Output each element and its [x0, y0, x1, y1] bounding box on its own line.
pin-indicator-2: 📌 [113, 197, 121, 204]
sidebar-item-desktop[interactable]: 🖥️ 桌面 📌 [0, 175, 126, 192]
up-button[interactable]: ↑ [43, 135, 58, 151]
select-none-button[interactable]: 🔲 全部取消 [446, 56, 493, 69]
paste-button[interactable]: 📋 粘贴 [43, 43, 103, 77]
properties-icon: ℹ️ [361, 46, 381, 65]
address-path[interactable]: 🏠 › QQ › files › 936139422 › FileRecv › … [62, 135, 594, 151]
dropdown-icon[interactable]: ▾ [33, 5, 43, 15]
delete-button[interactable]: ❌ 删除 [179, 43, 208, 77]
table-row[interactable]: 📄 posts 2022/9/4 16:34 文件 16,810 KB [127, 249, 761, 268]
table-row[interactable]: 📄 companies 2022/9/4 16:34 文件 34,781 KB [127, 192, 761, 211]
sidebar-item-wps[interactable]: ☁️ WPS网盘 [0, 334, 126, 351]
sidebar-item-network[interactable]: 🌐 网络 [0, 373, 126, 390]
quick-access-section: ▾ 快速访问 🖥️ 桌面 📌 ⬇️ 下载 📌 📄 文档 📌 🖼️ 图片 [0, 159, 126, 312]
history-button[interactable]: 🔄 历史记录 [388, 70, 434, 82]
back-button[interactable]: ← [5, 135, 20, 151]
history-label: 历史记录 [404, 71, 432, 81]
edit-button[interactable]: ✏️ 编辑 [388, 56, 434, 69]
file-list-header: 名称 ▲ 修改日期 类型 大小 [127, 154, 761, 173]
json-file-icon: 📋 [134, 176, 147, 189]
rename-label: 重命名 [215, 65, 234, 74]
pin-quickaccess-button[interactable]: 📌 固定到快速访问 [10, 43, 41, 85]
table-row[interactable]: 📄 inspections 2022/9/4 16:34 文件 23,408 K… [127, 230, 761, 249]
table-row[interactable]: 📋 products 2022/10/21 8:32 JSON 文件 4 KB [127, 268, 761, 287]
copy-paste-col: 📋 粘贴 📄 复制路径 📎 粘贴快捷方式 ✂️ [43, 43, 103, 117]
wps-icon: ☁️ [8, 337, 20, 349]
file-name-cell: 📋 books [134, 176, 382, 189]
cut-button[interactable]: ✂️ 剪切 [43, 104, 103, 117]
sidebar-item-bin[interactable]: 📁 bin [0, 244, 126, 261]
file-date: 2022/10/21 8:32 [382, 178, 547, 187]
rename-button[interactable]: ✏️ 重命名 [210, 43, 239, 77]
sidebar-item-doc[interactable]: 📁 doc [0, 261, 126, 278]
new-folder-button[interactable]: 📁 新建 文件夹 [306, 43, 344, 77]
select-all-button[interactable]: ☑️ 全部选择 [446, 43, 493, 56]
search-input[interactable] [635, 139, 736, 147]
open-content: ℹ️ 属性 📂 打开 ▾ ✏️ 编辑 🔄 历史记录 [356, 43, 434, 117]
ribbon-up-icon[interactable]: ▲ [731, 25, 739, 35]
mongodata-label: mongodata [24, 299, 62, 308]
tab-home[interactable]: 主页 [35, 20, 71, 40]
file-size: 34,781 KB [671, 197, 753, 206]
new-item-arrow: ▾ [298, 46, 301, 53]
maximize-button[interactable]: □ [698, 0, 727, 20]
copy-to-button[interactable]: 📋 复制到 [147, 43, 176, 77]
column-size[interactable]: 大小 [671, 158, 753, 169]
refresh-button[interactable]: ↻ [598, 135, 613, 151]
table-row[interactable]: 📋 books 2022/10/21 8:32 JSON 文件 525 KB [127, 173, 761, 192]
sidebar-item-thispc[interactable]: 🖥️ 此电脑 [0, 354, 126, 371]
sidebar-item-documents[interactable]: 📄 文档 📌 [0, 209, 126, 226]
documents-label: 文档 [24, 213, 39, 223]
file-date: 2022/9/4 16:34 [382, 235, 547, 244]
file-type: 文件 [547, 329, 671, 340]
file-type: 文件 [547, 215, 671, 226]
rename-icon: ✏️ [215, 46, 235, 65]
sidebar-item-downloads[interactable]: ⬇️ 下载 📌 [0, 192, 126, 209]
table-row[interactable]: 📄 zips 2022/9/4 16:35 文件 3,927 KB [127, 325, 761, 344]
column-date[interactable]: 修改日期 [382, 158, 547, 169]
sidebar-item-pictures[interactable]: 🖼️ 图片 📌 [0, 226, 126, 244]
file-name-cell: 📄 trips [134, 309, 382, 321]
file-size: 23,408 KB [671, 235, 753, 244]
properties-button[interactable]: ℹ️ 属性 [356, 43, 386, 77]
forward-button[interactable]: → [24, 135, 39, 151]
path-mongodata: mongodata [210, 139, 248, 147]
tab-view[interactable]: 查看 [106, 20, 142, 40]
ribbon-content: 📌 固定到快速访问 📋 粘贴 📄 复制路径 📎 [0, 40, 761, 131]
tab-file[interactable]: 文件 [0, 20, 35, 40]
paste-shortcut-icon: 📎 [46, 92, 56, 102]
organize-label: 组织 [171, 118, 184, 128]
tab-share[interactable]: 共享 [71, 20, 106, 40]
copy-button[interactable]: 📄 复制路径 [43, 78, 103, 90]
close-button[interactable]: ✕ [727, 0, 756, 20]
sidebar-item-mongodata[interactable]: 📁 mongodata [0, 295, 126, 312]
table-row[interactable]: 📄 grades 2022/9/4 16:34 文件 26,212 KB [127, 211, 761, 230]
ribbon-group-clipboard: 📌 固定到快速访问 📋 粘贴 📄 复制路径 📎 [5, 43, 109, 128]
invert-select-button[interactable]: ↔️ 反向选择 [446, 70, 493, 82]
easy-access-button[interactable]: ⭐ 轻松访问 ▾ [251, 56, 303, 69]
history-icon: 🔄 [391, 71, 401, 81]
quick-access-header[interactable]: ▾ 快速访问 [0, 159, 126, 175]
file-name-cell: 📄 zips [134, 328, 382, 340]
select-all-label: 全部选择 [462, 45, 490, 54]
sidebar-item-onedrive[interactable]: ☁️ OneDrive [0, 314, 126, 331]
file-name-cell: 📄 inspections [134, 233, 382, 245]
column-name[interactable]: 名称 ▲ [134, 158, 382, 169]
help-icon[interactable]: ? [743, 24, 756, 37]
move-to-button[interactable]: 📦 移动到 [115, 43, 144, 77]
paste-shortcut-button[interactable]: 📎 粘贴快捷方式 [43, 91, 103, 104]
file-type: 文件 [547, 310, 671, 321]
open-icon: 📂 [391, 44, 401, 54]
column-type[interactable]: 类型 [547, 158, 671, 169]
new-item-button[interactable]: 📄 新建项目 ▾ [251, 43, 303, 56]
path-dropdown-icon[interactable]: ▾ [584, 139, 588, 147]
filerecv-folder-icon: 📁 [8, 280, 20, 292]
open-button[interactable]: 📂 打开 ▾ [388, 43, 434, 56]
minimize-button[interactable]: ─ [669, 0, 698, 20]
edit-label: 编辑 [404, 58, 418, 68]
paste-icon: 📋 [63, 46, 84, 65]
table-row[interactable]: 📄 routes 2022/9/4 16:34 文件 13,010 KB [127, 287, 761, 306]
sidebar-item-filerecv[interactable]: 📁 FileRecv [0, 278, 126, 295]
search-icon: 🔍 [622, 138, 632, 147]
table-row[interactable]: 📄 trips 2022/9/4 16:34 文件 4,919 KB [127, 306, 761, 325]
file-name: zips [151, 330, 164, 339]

----------

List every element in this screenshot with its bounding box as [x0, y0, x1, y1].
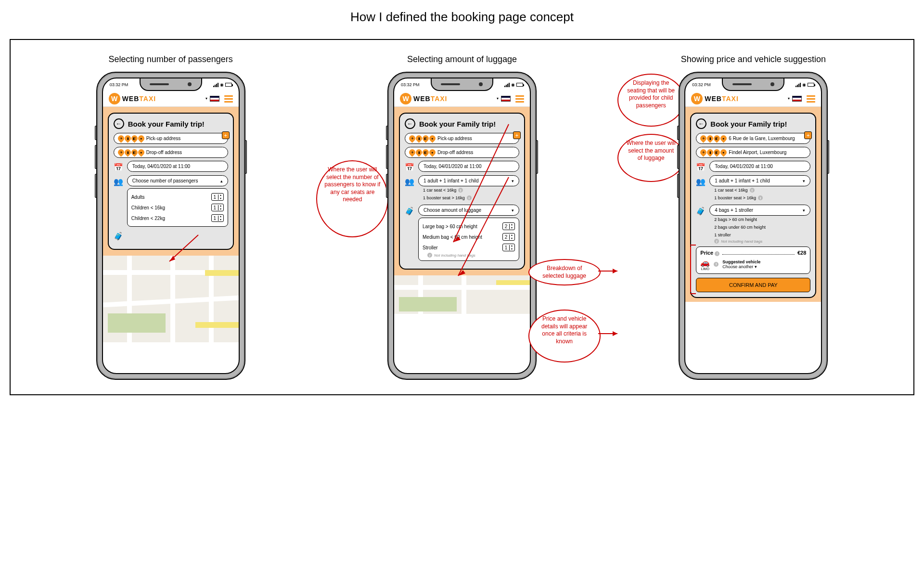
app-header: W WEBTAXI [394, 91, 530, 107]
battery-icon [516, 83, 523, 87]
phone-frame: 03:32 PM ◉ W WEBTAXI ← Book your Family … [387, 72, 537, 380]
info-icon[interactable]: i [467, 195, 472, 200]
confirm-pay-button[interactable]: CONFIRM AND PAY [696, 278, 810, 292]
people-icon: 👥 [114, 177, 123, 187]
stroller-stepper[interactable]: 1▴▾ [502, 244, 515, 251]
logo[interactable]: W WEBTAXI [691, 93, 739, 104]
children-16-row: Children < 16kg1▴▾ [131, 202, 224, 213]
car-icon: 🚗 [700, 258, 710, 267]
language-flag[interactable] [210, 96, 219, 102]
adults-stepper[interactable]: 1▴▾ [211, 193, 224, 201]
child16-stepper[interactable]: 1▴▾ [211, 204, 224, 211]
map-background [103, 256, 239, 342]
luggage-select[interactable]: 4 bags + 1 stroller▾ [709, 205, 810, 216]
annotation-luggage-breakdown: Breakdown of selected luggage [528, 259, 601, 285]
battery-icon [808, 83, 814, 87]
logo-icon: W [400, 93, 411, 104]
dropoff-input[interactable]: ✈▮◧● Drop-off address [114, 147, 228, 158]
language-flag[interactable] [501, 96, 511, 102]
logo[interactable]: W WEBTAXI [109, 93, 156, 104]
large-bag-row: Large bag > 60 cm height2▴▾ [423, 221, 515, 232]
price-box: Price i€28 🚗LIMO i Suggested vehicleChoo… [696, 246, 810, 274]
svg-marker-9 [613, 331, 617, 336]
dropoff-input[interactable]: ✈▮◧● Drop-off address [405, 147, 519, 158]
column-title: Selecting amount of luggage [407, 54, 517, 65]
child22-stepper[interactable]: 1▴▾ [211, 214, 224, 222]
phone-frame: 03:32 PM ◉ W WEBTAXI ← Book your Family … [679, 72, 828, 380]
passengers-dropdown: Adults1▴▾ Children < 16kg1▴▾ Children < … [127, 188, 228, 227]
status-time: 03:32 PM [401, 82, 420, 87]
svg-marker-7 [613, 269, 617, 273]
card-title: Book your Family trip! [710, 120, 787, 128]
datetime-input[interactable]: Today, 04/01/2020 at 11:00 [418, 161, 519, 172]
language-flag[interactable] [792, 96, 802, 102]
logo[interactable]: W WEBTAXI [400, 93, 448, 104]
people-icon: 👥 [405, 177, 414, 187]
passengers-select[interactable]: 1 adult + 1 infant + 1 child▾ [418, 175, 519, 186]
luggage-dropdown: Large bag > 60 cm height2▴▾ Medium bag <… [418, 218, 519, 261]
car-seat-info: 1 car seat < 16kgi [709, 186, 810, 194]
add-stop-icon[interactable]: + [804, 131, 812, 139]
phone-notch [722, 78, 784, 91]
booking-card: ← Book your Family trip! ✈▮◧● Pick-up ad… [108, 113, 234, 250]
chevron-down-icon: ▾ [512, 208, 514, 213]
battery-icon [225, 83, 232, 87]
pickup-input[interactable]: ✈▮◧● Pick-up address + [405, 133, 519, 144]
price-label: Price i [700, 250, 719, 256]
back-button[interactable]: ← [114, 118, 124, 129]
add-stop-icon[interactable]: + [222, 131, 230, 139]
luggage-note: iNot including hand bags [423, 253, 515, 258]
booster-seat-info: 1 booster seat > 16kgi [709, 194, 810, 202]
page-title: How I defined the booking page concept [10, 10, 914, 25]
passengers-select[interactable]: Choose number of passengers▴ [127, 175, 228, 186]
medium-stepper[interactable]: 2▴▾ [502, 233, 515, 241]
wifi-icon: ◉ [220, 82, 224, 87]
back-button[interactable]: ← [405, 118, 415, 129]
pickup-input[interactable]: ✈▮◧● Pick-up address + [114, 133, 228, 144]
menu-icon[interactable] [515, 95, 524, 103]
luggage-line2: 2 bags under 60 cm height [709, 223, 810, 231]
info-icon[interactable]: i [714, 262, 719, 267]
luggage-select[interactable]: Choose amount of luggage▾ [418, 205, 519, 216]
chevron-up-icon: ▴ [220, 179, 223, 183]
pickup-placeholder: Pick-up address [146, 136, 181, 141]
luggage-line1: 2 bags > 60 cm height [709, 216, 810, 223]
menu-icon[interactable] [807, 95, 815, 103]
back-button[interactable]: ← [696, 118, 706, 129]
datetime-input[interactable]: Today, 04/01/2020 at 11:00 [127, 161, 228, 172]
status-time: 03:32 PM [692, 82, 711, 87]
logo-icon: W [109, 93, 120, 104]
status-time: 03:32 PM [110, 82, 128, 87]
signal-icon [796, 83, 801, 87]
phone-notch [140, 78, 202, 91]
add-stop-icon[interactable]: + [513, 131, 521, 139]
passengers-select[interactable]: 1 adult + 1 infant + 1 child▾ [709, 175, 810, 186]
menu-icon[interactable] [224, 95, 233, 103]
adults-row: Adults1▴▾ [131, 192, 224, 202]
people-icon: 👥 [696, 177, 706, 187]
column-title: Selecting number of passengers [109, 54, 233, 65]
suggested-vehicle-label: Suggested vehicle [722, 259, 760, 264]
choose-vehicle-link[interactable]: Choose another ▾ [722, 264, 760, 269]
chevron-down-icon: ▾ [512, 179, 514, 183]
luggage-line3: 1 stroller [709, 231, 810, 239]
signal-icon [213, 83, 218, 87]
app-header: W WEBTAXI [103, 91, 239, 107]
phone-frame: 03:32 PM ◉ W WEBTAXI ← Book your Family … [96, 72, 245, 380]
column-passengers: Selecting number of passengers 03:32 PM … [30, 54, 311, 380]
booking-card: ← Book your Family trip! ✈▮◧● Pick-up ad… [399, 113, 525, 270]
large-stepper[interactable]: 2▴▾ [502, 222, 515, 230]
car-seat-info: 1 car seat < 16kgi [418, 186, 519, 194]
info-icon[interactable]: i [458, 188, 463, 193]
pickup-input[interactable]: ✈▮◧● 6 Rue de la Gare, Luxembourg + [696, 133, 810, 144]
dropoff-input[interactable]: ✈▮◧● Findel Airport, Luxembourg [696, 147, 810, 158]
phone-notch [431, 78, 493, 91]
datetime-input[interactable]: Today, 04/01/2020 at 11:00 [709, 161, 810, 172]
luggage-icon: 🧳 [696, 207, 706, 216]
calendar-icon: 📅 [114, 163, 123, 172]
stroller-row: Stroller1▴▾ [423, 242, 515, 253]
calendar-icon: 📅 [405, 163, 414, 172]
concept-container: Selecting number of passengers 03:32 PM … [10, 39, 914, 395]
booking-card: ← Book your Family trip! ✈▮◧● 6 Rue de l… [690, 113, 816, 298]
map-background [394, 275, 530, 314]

----------

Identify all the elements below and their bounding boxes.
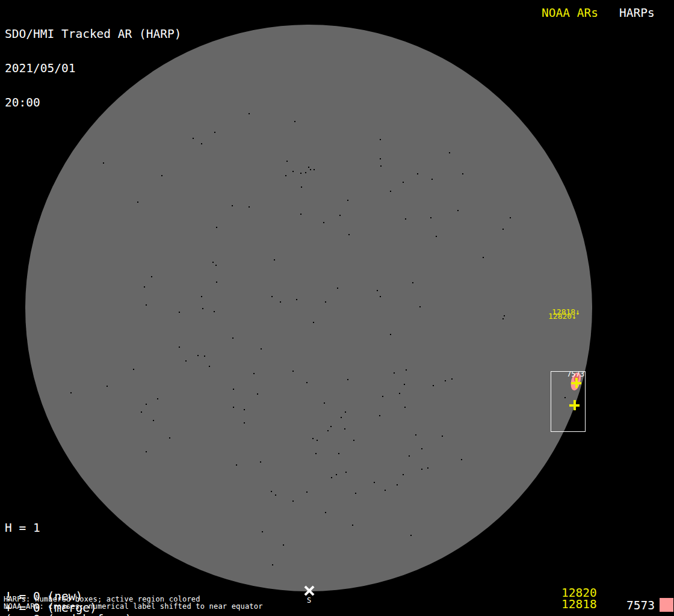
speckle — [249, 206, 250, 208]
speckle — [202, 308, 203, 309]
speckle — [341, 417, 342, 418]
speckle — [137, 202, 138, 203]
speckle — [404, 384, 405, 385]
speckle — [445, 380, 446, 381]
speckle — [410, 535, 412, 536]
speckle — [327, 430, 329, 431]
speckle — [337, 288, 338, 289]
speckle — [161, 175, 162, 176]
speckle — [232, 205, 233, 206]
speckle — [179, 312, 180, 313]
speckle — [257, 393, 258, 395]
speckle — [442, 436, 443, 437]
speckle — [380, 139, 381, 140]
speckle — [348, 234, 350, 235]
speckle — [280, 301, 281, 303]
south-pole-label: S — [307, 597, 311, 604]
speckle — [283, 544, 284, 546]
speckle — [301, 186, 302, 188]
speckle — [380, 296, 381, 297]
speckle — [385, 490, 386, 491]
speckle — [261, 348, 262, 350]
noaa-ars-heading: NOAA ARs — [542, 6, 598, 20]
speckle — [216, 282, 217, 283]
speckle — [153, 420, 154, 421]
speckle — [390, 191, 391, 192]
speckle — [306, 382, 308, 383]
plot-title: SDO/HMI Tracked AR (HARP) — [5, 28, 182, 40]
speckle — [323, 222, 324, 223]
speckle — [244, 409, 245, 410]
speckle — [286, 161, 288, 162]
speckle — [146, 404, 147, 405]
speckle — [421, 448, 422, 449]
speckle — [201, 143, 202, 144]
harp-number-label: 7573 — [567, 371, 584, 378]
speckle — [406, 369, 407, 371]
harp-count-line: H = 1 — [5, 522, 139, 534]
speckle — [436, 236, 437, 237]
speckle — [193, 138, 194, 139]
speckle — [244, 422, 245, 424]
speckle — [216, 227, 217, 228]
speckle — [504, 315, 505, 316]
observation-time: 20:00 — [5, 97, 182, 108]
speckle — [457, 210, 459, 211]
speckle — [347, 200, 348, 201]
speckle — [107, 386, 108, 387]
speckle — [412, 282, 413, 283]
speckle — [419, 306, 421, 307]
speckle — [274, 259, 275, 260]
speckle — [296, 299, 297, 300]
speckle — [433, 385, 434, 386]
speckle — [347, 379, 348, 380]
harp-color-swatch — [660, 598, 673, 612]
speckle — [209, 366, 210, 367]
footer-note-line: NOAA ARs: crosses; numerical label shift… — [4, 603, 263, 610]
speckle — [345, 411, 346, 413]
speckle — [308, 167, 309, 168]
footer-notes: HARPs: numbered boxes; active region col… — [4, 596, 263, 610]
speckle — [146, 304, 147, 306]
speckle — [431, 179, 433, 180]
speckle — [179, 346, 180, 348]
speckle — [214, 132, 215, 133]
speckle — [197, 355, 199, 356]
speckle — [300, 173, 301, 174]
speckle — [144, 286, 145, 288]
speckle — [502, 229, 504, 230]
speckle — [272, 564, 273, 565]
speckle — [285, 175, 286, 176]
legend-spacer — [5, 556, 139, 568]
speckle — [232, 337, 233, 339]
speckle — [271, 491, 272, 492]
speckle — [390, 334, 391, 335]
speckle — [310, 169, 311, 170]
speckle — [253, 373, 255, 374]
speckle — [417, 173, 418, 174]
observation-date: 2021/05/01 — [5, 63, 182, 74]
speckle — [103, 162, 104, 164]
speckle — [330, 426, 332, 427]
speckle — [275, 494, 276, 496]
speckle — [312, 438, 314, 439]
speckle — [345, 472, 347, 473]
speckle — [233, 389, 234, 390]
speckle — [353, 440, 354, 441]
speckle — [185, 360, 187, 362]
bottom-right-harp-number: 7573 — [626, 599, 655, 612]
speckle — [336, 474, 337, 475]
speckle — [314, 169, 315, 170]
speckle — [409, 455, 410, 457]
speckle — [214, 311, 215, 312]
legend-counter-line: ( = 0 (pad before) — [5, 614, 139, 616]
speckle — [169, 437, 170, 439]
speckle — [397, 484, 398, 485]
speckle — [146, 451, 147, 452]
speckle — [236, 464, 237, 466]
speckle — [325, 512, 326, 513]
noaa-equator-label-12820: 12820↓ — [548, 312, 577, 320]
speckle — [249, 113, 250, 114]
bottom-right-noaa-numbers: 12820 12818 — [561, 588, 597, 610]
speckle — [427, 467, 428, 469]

----------

BRIEF =>
Tell how many lines in the data above hold "books". Nothing but the number.

WRITTEN RESPONSE =>
2